Entries provided ->
=== Section Start ===

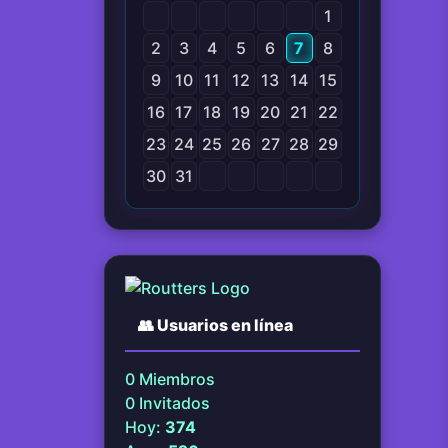
1
2
3
4
5
6
7
8
9
10
11
12
13
14
15
16
17
18
19
20
21
22
23
24
25
26
27
28
29
30
31
👥
Usuarios en línea
0
Miembros
0
Invitados
Hoy:
374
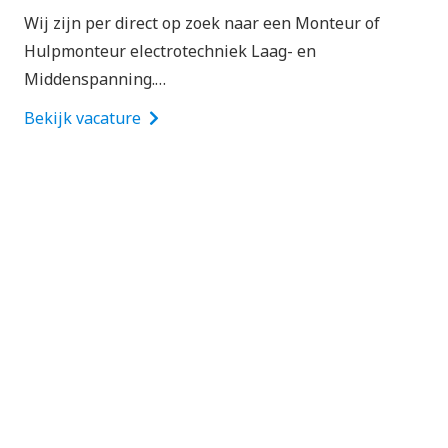
Wij zijn per direct op zoek naar een Monteur of
Hulpmonteur electrotechniek Laag- en
Middenspanning.…
Bekijk vacature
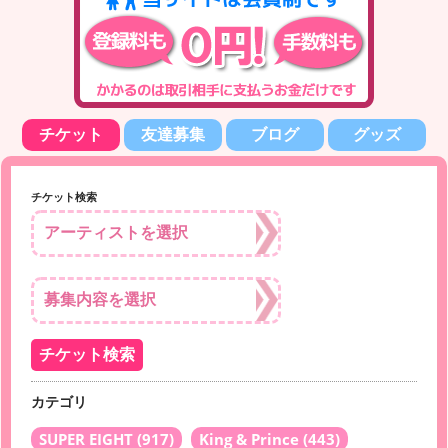
チケット
友達募集
ブログ
グッズ
チケット検索
カテゴリ
SUPER EIGHT
(917)
King & Prince
(443)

=== Section End ===

Task goal -> Word for word, print all of the data; skip the pictures.

Worked solution ->
1
2
3
4
5
6
7
8
9
10
11
12
13
14
15
16
17
18
19
20
21
22
23
24
25
26
27
28
29
30
31
👥
Usuarios en línea
0
Miembros
0
Invitados
Hoy:
374
Wij zijn per direct op zoek naar een Monteur of
Hulpmonteur electrotechniek Laag- en
Middenspanning.…
Bekijk vacature
チケット
友達募集
ブログ
グッズ
チケット検索
カテゴリ
SUPER EIGHT
(917)
King & Prince
(443)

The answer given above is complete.